Уже и война закончилась, но время от времени появлялись люди, которые видели Кульчицкого то в арестантском вагоне, то на Колыме, то в плену, а то даже в Европе. Вернувшись с войны, следы друга пытался найти Борис Слуцкий, просматривая списки попавших в плен и пропавших без вести. Слуцкий всю жизнь повторял: "Гибель Миши Кульчицкого - самая большая потеря советской поэзии на войне".
Общая тетрадь большого размера, куда Михаил Кульчицкий записывал свои стихи в 1940 - 1942 годах, до сих пор не найдена. Еще близкие вспоминали о чемодане с рукописями Кульчицкого. Перед отъездом на фронт он ходил по Москве, пытаясь пристроить его у знакомых девушек. Михаил родился в Харькове. Учился в школе N 30. Первое стихотворение опубликовал в 1935 году в журнале "Пионер". Поступил на филологический факультет Харьковского университета (1937-1938). Затем перевелся на второй курс Литературного института им. Горького в Москве.
Отец Михаила - кавалер Георгиевского креста Валентин Михайлович Кульчицкий, автор знаменитой книги "Советы молодому офицеру", выдержавшей до революции шесть изданий. В 1943 году, когда офицерам вернули погоны и вновь появились гвардейские части, о заповедях Кульчицкого вспомнили. Их стали преподавать в советских военных училищах. Но автора "Советов молодому офицеру" к тому времени уже не было в живых: в декабре 1942-го бывшего ротмистра царской армии забили полицаи в оккупированном Харькове.
В 1941 году Михаил Кульчицкий поступил в соответствии с отцовскими принципами. Один из них гласил: "Бойся нарушить свой долг - этим навсегда потеряешь доброе имя".
С началом войны записался в истребительный батальон.

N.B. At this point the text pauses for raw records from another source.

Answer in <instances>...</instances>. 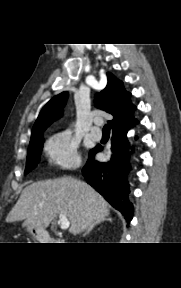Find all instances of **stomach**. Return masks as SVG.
<instances>
[{
	"label": "stomach",
	"instance_id": "stomach-1",
	"mask_svg": "<svg viewBox=\"0 0 181 288\" xmlns=\"http://www.w3.org/2000/svg\"><path fill=\"white\" fill-rule=\"evenodd\" d=\"M27 231L39 241H42L45 236L43 232H38L33 228H27Z\"/></svg>",
	"mask_w": 181,
	"mask_h": 288
}]
</instances>
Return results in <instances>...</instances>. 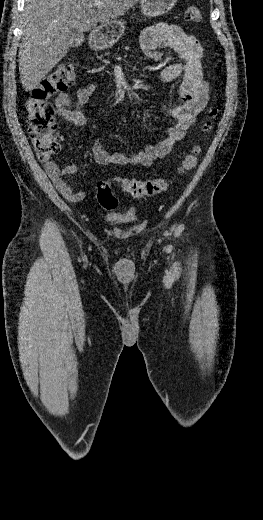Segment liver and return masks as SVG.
I'll return each instance as SVG.
<instances>
[{
    "instance_id": "obj_1",
    "label": "liver",
    "mask_w": 263,
    "mask_h": 520,
    "mask_svg": "<svg viewBox=\"0 0 263 520\" xmlns=\"http://www.w3.org/2000/svg\"><path fill=\"white\" fill-rule=\"evenodd\" d=\"M101 1L102 6H94ZM139 0H26L25 30L19 47L20 81L32 91L67 54L68 33L88 32L123 16Z\"/></svg>"
}]
</instances>
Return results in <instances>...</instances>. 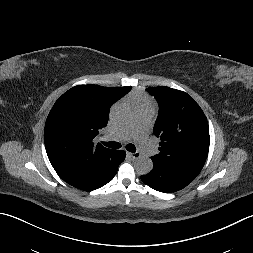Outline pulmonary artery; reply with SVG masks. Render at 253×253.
Instances as JSON below:
<instances>
[{"label":"pulmonary artery","mask_w":253,"mask_h":253,"mask_svg":"<svg viewBox=\"0 0 253 253\" xmlns=\"http://www.w3.org/2000/svg\"><path fill=\"white\" fill-rule=\"evenodd\" d=\"M152 107H141L137 109L133 125L127 129L119 131L116 135H106L104 140H125L133 136L141 152L149 157L155 154V147L148 138V129L153 117Z\"/></svg>","instance_id":"1"}]
</instances>
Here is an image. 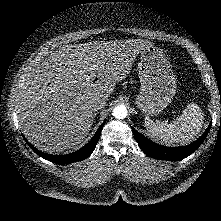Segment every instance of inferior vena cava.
<instances>
[{"instance_id": "602c4592", "label": "inferior vena cava", "mask_w": 221, "mask_h": 221, "mask_svg": "<svg viewBox=\"0 0 221 221\" xmlns=\"http://www.w3.org/2000/svg\"><path fill=\"white\" fill-rule=\"evenodd\" d=\"M105 106H106V101L100 98L94 101V103L92 104V110L93 111L100 110L104 108Z\"/></svg>"}]
</instances>
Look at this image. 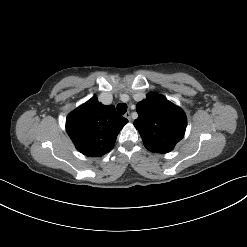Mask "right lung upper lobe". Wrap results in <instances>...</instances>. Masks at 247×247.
<instances>
[{"mask_svg":"<svg viewBox=\"0 0 247 247\" xmlns=\"http://www.w3.org/2000/svg\"><path fill=\"white\" fill-rule=\"evenodd\" d=\"M127 122L113 105H103L97 97H92L68 115L66 131L79 152L98 157L114 147L117 135Z\"/></svg>","mask_w":247,"mask_h":247,"instance_id":"right-lung-upper-lobe-1","label":"right lung upper lobe"}]
</instances>
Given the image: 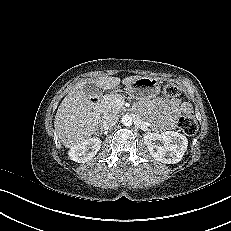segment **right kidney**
<instances>
[{
    "instance_id": "1",
    "label": "right kidney",
    "mask_w": 231,
    "mask_h": 231,
    "mask_svg": "<svg viewBox=\"0 0 231 231\" xmlns=\"http://www.w3.org/2000/svg\"><path fill=\"white\" fill-rule=\"evenodd\" d=\"M100 148L101 140L99 138H87L70 148L68 155L75 162L86 163L95 157Z\"/></svg>"
}]
</instances>
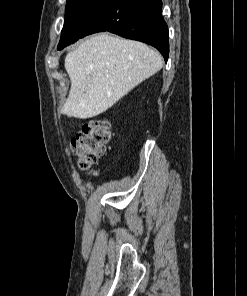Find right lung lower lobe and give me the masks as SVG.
<instances>
[{
  "label": "right lung lower lobe",
  "mask_w": 247,
  "mask_h": 296,
  "mask_svg": "<svg viewBox=\"0 0 247 296\" xmlns=\"http://www.w3.org/2000/svg\"><path fill=\"white\" fill-rule=\"evenodd\" d=\"M103 31L145 42L168 59L169 33L161 0H108L88 21L84 36Z\"/></svg>",
  "instance_id": "1"
}]
</instances>
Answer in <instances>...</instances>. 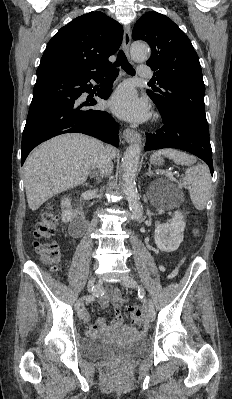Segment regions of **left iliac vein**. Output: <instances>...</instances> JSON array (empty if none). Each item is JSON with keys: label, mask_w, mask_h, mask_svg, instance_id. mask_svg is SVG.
Here are the masks:
<instances>
[{"label": "left iliac vein", "mask_w": 232, "mask_h": 399, "mask_svg": "<svg viewBox=\"0 0 232 399\" xmlns=\"http://www.w3.org/2000/svg\"><path fill=\"white\" fill-rule=\"evenodd\" d=\"M122 285L129 286V288L131 287V289L139 288L138 281H135L134 278H123ZM147 315H148V322L152 323L155 320V310L153 307L147 308Z\"/></svg>", "instance_id": "1"}]
</instances>
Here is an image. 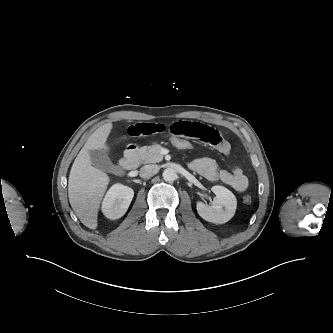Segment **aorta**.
<instances>
[{"label":"aorta","instance_id":"aorta-1","mask_svg":"<svg viewBox=\"0 0 333 333\" xmlns=\"http://www.w3.org/2000/svg\"><path fill=\"white\" fill-rule=\"evenodd\" d=\"M163 179L167 182H173L176 177H177V174H176V171L172 168H167L164 170L163 174Z\"/></svg>","mask_w":333,"mask_h":333}]
</instances>
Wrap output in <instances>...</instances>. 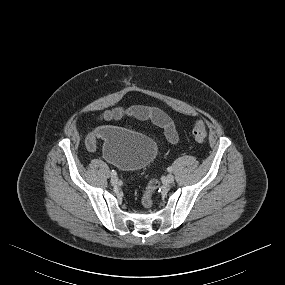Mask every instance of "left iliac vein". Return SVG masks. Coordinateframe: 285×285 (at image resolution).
Segmentation results:
<instances>
[{
    "mask_svg": "<svg viewBox=\"0 0 285 285\" xmlns=\"http://www.w3.org/2000/svg\"><path fill=\"white\" fill-rule=\"evenodd\" d=\"M166 181H167L169 184H173V183H174V176H173L172 174L167 175Z\"/></svg>",
    "mask_w": 285,
    "mask_h": 285,
    "instance_id": "4c4485c4",
    "label": "left iliac vein"
}]
</instances>
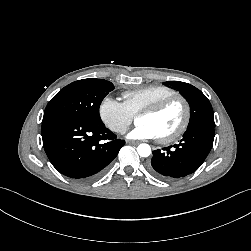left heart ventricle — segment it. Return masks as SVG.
<instances>
[{
	"label": "left heart ventricle",
	"instance_id": "b2bd125f",
	"mask_svg": "<svg viewBox=\"0 0 251 251\" xmlns=\"http://www.w3.org/2000/svg\"><path fill=\"white\" fill-rule=\"evenodd\" d=\"M183 115L182 104L175 102L159 114L138 117L137 122L150 125L156 131L158 137H161L175 131L179 127Z\"/></svg>",
	"mask_w": 251,
	"mask_h": 251
}]
</instances>
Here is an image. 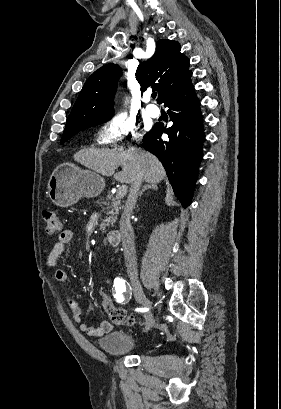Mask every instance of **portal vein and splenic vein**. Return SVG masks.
Masks as SVG:
<instances>
[{
	"label": "portal vein and splenic vein",
	"instance_id": "1",
	"mask_svg": "<svg viewBox=\"0 0 281 409\" xmlns=\"http://www.w3.org/2000/svg\"><path fill=\"white\" fill-rule=\"evenodd\" d=\"M128 185L129 184L126 182L125 184H122L121 186H119V188H118V195L119 196H125L127 194L126 189H127Z\"/></svg>",
	"mask_w": 281,
	"mask_h": 409
}]
</instances>
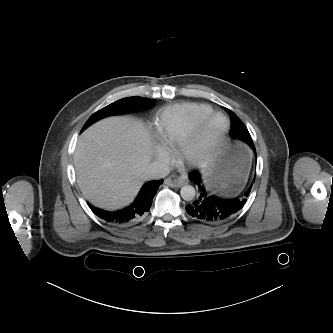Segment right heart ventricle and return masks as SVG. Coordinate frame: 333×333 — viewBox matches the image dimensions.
Returning a JSON list of instances; mask_svg holds the SVG:
<instances>
[{
  "label": "right heart ventricle",
  "mask_w": 333,
  "mask_h": 333,
  "mask_svg": "<svg viewBox=\"0 0 333 333\" xmlns=\"http://www.w3.org/2000/svg\"><path fill=\"white\" fill-rule=\"evenodd\" d=\"M213 111L204 103H182L164 108L155 120V134L166 149L178 147L193 124Z\"/></svg>",
  "instance_id": "1"
}]
</instances>
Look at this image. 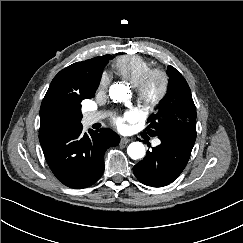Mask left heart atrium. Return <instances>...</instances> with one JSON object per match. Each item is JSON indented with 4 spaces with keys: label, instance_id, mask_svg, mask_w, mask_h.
I'll return each instance as SVG.
<instances>
[{
    "label": "left heart atrium",
    "instance_id": "obj_1",
    "mask_svg": "<svg viewBox=\"0 0 243 243\" xmlns=\"http://www.w3.org/2000/svg\"><path fill=\"white\" fill-rule=\"evenodd\" d=\"M135 113L134 112H126L123 117L117 118L115 120V124L119 129L124 128V121H132L135 119Z\"/></svg>",
    "mask_w": 243,
    "mask_h": 243
}]
</instances>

24 августа 1941 года Михаил писал Николаю Глазкову в своем обычном разудалом стиле: "Мил-Коля! У нас с Генриетой усе у порядках. Дом наш цел. Фугас погас и ни фига-с. Ась? Как ты богатыришь?.. Пиши многовато разных письм. Настроение бодрое: тушим бомбы из собственной помпы. Мигуэль..."
Младший лейтенант Михаил Кульчицкий, командир минометного взвода 1178-го стрелкового полка 350-й стрелковой дивизии 6-й армии Юго-Западного фронта погиб 19 января 1943 года в бою под селом Трембачёво Луганской области. Ему было 23 года.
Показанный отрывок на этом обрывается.